[Records excerpted from a collection]

==============================

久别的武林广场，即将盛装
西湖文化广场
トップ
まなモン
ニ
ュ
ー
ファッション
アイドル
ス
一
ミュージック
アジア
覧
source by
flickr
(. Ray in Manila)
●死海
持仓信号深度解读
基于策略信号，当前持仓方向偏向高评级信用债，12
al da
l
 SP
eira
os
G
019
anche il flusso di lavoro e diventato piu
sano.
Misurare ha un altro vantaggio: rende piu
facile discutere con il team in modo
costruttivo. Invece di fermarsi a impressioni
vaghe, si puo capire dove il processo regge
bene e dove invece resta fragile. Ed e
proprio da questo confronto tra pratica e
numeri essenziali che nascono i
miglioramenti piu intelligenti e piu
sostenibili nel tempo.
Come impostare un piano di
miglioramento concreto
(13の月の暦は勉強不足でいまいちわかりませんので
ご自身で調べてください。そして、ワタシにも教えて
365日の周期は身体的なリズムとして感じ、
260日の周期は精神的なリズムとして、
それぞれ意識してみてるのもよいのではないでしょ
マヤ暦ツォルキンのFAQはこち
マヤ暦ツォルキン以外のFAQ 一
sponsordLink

==============================

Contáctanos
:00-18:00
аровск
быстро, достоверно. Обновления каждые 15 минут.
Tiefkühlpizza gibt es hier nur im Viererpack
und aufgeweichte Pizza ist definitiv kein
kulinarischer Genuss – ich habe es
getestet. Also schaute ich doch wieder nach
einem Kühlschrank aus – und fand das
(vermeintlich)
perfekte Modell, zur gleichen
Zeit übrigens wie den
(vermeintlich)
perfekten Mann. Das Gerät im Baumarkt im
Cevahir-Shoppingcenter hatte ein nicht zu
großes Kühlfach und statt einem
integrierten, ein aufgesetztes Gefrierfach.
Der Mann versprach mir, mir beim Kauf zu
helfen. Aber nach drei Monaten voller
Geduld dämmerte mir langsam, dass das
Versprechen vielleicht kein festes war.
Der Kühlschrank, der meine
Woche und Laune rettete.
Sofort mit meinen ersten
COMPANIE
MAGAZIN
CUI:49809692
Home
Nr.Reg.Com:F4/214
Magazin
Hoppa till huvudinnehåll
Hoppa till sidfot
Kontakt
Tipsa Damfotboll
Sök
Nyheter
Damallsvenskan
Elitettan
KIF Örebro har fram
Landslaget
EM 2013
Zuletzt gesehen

==============================

TASK REQUIREMENTS — From the records above, give again exactly the lines running from the line with "miglioramenti piu intelligenti e piu" to the line with "sponsordLink", inclusive.

TASK RESPONSE —
miglioramenti piu intelligenti e piu
sostenibili nel tempo.
Come impostare un piano di
miglioramento concreto
(13の月の暦は勉強不足でいまいちわかりませんので
ご自身で調べてください。そして、ワタシにも教えて
365日の周期は身体的なリズムとして感じ、
260日の周期は精神的なリズムとして、
それぞれ意識してみてるのもよいのではないでしょ
マヤ暦ツォルキンのFAQはこち
マヤ暦ツォルキン以外のFAQ 一
sponsordLink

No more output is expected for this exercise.